Sempre fui muito organizado. Daqueles que fazem listas, cronogramas, planos. Tudo isso na tentativa de colocar um pouco de ordem na minha rotina. Porém, à medida que faço o exercício de me organizar, as demandas e as preocupações da vida surgem com a intenção de dominar minha agenda e de preenchê-la com toda sorte de compromissos desnecessários.

Dessa forma, vejo-me gastando horas lendo e comentando nas publicações das redes sociais, em contrapartida não consigo dedicar uma hora na companhia de um bom livro. Mas se alguém me questiona sobre o desperdício de tempo gasto no Facebook, busco logo uma boa argumentação: “preciso me manter informado”; “aqueles posts eram extremamente importantes”; “trabalho muito e dar uma olhadinha no Face me ajuda a relaxar”. É nesse momento que caio nas desculpas.

A parábola da grande ceia está repleta dessas desculpas. Em Lucas 14.15-24, Jesus conta a história de um homem que preparou um grande banquete, com toda pompa e fartura próprias da ocasião. Para melhor compreensão da importância e da ostentação desse evento, na versão do Evangelho de Mateus (Mt 22.1-14), afirma-se que o homem era um rei que preparou a festa de casamento do seu filho. Pense por um instante nessa cena. Não era qualquer “boca livre” nem tampouco um mero jantarzinho. Era uma grande e luxuosa ceia, a qual não acontecia todos os dias nem se podia recusar.

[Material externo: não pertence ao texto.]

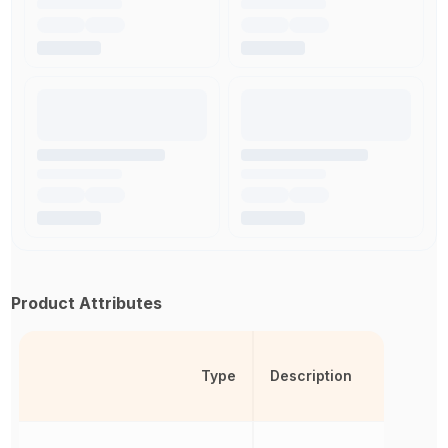
Product Attributes
Type
Description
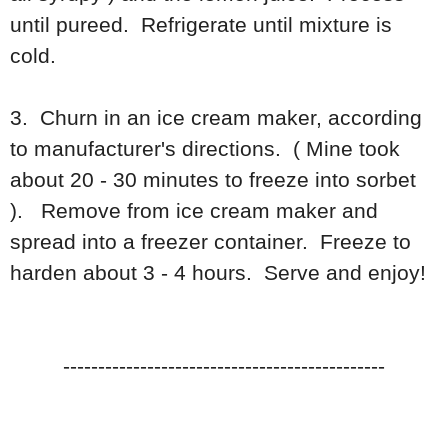
until pureed. Refrigerate until mixture is
cold.
3. Churn in an ice cream maker, according
to manufacturer's directions. ( Mine took
about 20 - 30 minutes to freeze into sorbet
). Remove from ice cream maker and
spread into a freezer container. Freeze to
harden about 3 - 4 hours. Serve and enjoy!
----------------------------------------------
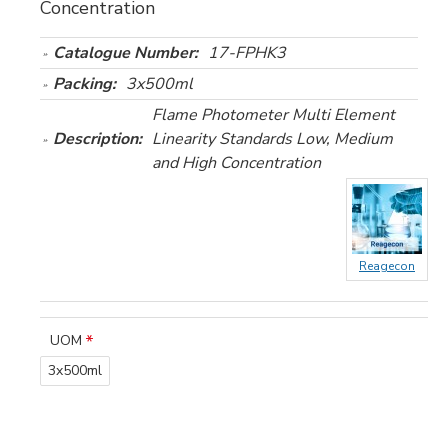
Concentration
Catalogue Number:
17-FPHK3
Packing:
3x500ml
Flame Photometer Multi Element
Description:
Linearity Standards Low, Medium
and High Concentration
Reagecon
UOM
3x500ml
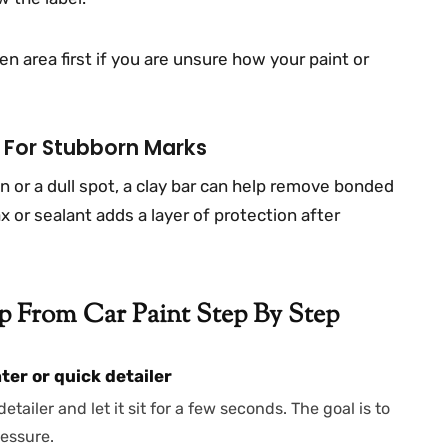
n area first if you are unsure how your paint or
x For Stubborn Marks
n or a dull spot, a clay bar can help remove bonded
x or sealant adds a layer of protection after
 From Car Paint Step By Step
ter or quick detailer
tailer and let it sit for a few seconds. The goal is to
ressure.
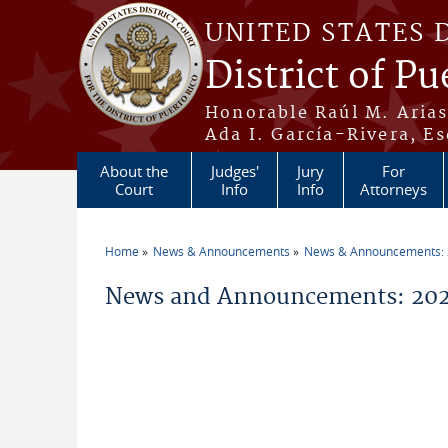
Skip to main content
UNITED STATES 
District of Pu
Honorable Raúl M. Aria
Ada I. García-Rivera, Es
About the
Judges'
Jury
For
Court
Info
Info
Attorneys
Home
News & Announcements
News & Announcements:
You are here
News and Announcements: 202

Após deixar tudo pronto, o anfitrião enviou um servo para avisar seus convidados para que comparecessem ao banquete. Contudo, estes, um por um, não deram a menor atenção e declinaram do convite alegando outros compromissos em suas agendas. Verdadeiras desculpas esfarrapadas.

Ao ler a parábola, identifico-me com aqueles convidados, apresentando desculpas por não fazer aquilo que realmente importa. Deixo o supérfluo ocupar o lugar do essencial em minha agenda e, assim, sempre tenho na ponta da língua as desculpas “minha agenda está lotada” ou “estou muito ocupado”. Porém o que acabo não percebendo é que, na verdade, estou trocando o banquete pelas migalhas. Troco a companhia do rei pela caminhada solitária.

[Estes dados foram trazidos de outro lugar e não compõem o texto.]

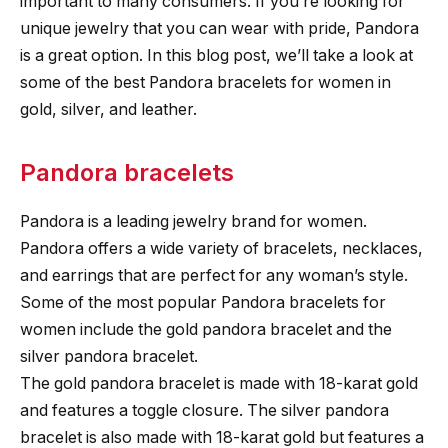
important to many consumers. If you’re looking for
unique jewelry that you can wear with pride, Pandora
is a great option. In this blog post, we’ll take a look at
some of the best Pandora bracelets for women in
gold, silver, and leather.
Pandora bracelets
Pandora is a leading jewelry brand for women.
Pandora offers a wide variety of bracelets, necklaces,
and earrings that are perfect for any woman’s style.
Some of the most popular Pandora bracelets for
women include the gold pandora bracelet and the
silver pandora bracelet.
The gold pandora bracelet is made with 18-karat gold
and features a toggle closure. The silver pandora
bracelet is also made with 18-karat gold but features a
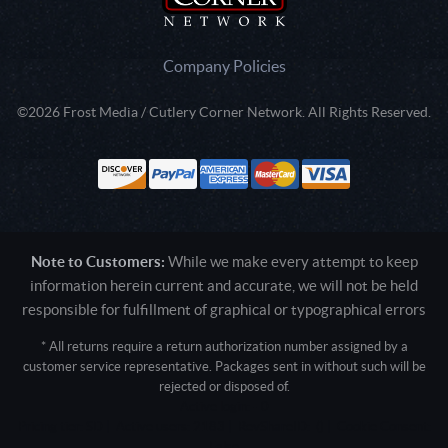
Company Policies
©2026 Frost Media / Cutlery Corner Network. All Rights Reserved.
Note to Customers:
While we make every attempt to keep
information herein current and accurate, we will not be held
responsible for fulfillment of graphical or typographical errors
* All returns require a return authorization number assigned by a
customer service representative. Packages sent in without such will be
rejected or disposed of.
Active login: - 0
Pricing tier: SD | Active users: 2183 | RevShareID: () | Cookie Consent:
False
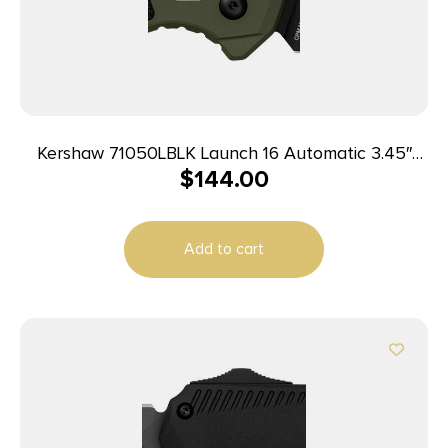
Kershaw 71050LBLK Launch 16 Automatic 3.45″
$
144.00
Folding Tanto Plain Black Cerakote CPM M4
Blade, Olive Cerakote w/Black Oxide Hardware
Aluminum Handle, Includes Pocket Clip
Add to cart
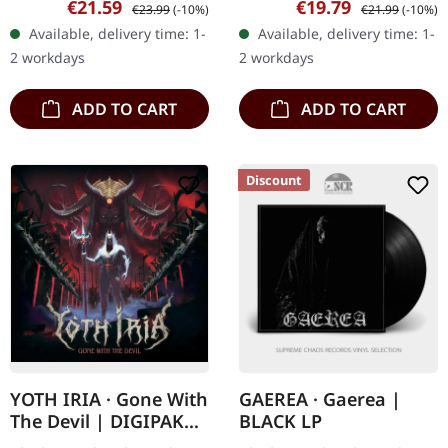
Sale price:
Regular price:
Sale price:
Regular price:
€21.59
€19.79
€23.99
(-10%)
€21.99
(-10%)
metal masterpiece stands
delivers a haunting
Available, delivery time: 1-
Available, delivery time: 1-
as one of the most…
journey through Nordic
2 workdays
2 workdays
darkness…
ADD TO CART
ADD TO CART
Discount
YOTH IRIA · Gone With
GAEREA · Gaerea |
The Devil | DIGIPAK
BLACK LP
CD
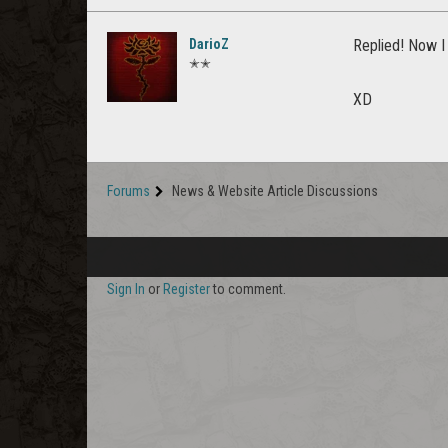
DarioZ
Replied! Now I 
✭✭
XD
Forums
News & Website Article Discussions
Sign In
or
Register
to comment.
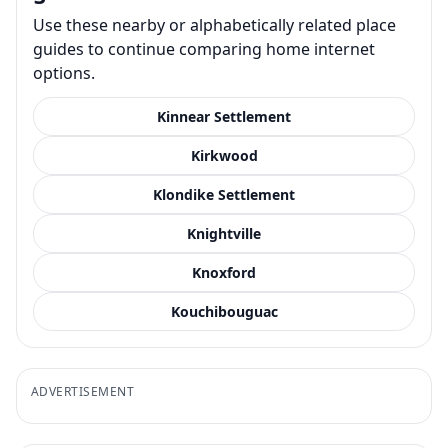
Use these nearby or alphabetically related place
guides to continue comparing home internet
options.
Kinnear Settlement
Kirkwood
Klondike Settlement
Knightville
Knoxford
Kouchibouguac
ADVERTISEMENT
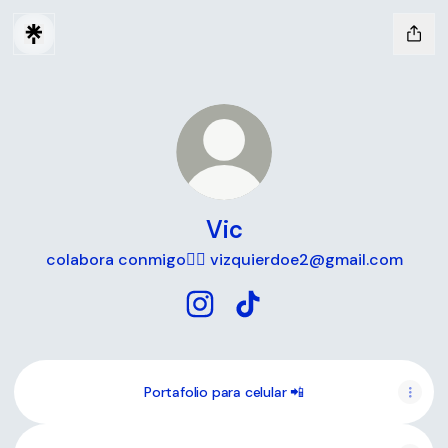
Vic
colabora conmigo🧚‍♀️ vizquierdoe2@gmail.com
Vic Instagram
Vic TikTok
Portafolio para celular 📲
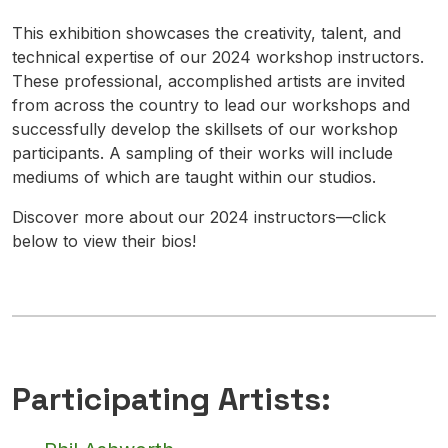
This exhibition showcases the creativity, talent, and
technical expertise of our 2024 workshop instructors.
These professional, accomplished artists are invited
from across the country to lead our workshops and
successfully develop the skillsets of our workshop
participants. A sampling of their works will include
mediums of which are taught within our studios.
Discover more about our 2024 instructors—click
below to view their bios!
Participating Artists:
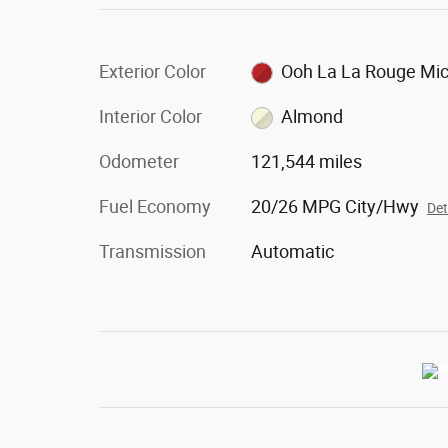
Exterior Color
Ooh La La Rouge Mi
Interior Color
Almond
Odometer
121,544 miles
Fuel Economy
20/26 MPG City/Hwy
Det
Transmission
Automatic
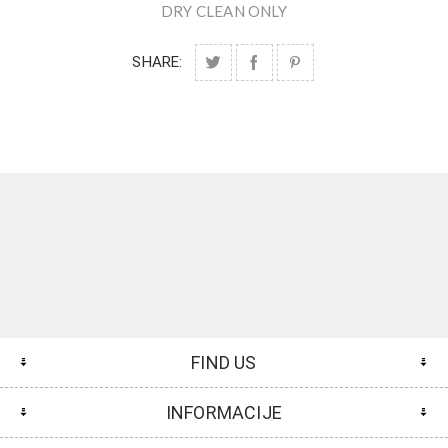
DRY CLEAN ONLY
SHARE:
FIND US
INFORMACIJE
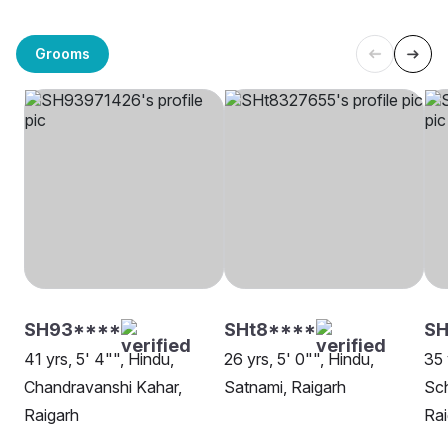
Grooms
SH93****
SHt8****
SH
41 yrs, 5' 4"", Hindu,
26 yrs, 5' 0"", Hindu,
35 
Chandravanshi Kahar,
Satnami, Raigarh
Sch
Raigarh
Rai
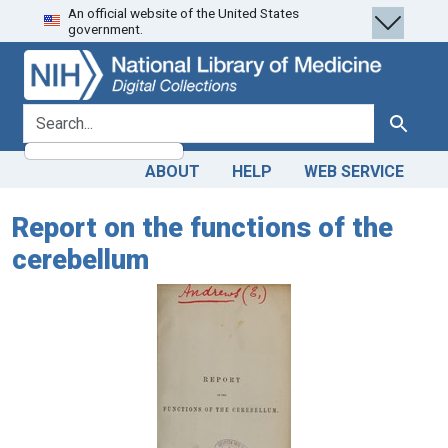
An official website of the United States
Skip
Skip to
government.
to
main
search
content
search for
Search
ABOUT
HELP
WEB SERVICE
Report on the functions of the
cerebellum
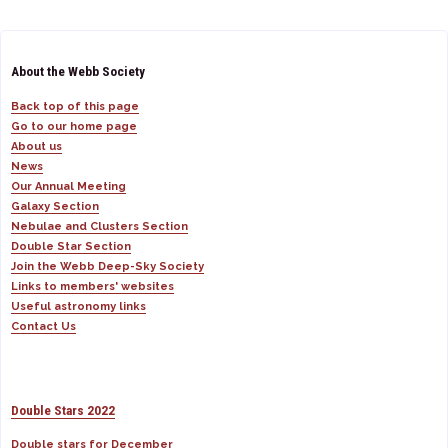
About the Webb Society
Back top of this page
Go to our home page
About us
News
Our Annual Meeting
Galaxy Section
Nebulae and Clusters Section
Double Star Section
Join the Webb Deep-Sky Society
Links to members' websites
Useful astronomy links
Contact Us
Double Stars 2022
Double stars for December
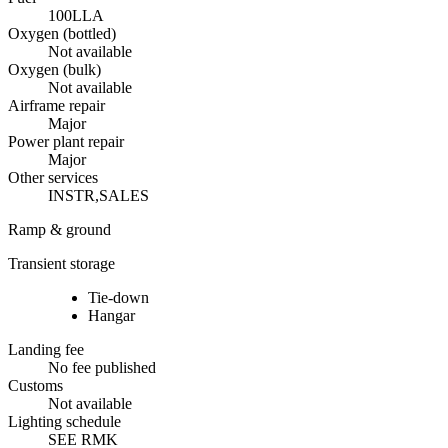
100LL
A
Oxygen (bottled)
Not available
Oxygen (bulk)
Not available
Airframe repair
Major
Power plant repair
Major
Other services
INSTR,SALES
Ramp & ground
Transient storage
Tie-down
Hangar
Landing fee
No fee published
Customs
Not available
Lighting schedule
SEE RMK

O reino de Deus é o lugar de pessoas sem desculpas esfarrapadas. Pessoas que não trocam estar na presença do Rei por nada neste mundo. Pessoas que não permitem que suas agendas particulares sejam mais importantes do que a agenda do Reino. Pessoas que, como Paulo, afirmam: “considero tudo como perda, comparado com a suprema grandeza do conhecimento de Cristo Jesus” (Filipenses 3.8). Pessoas que abrem suas moradas para o Cristo que está à porta e, com Ele, desfrutam de uma alegre ceia à mesa.